Wednesday, January 26, 2011

Is your little girl a princess? There are more than 26,000 Disney Princess items on the market. In 2,009, that line had sales of $4 billion. I guess that answer is a loud YES. I thought popular thought was moving forward without fine lines between the sexes. Do girls play with Barbies and have toy kitchens? Do boys play with trucks and guns? I hoped there was more of a middle ground especially with popular thought worrying about gay rights and the trend for any sex in any occupation.
There is the famous singer “Pink”. Does she wear pink? She’s kind of rough on the edges, not necessarily very feminine. Then there are the tiny pageant girls all done up in pink. These girls in the princess phase, at least in its current hyper-feminine and highly commercial form, is anything but natural. A toy fair, held at the Javits Center in New York, yielded merchandise for girls that seemed to only come in one color: pink jewelry boxes, pink vanity mirrors, pink telephones, pink hair dryers, pink fur stoles. I guess pink is necessary if you want to make money.
Developmental psychology research shows that until as late as age 7, children are convinced that external signs - clothing, hairstyles, favorite color, choice of toys-determine one’s sex. There is a new book out “Cinderella Ate My Daughter” by Peggy Orenstein that explores these gender issues. She says, “It makes sense, then, that to ensure you will stay the sex you were born you’d adhere rigidly to the rules as you see them and hope for the best. That’s why 4-year-olds, who are in what is called ‘the inflexible stage,’ become the self-appointed chiefs of the gender police.” The Disney rulers strike at the right time and market their princess stuff at the most influential stage of development when the child is at its whiniest and the parents are so glad the kid at least walks by herself and doesn’t need diapers or someone to shove the food in her mouth.

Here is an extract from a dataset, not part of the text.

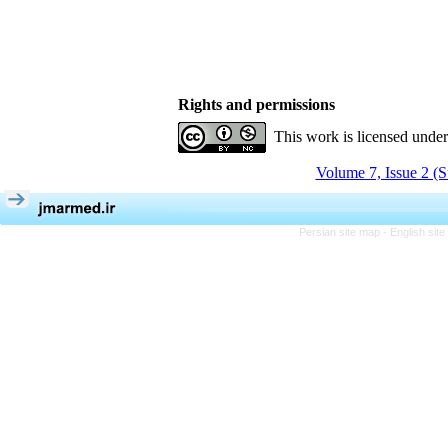
Rights and permissions
This work is licensed unde
Volume 7, Issue 2 (
Persian site map -
English sit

How many real princesses are out there anyway? I’m sure none of them strut around in crowns and pink evening gowns. Stop confusing these vulnerable children with unrealistic crap in their lives. Although, Prince William of England did just claim his princess who might someday become Queen. Ok. Buy your little girl all the pink princess crap she wants at the Disney store and be part of the $4 billion that company earns.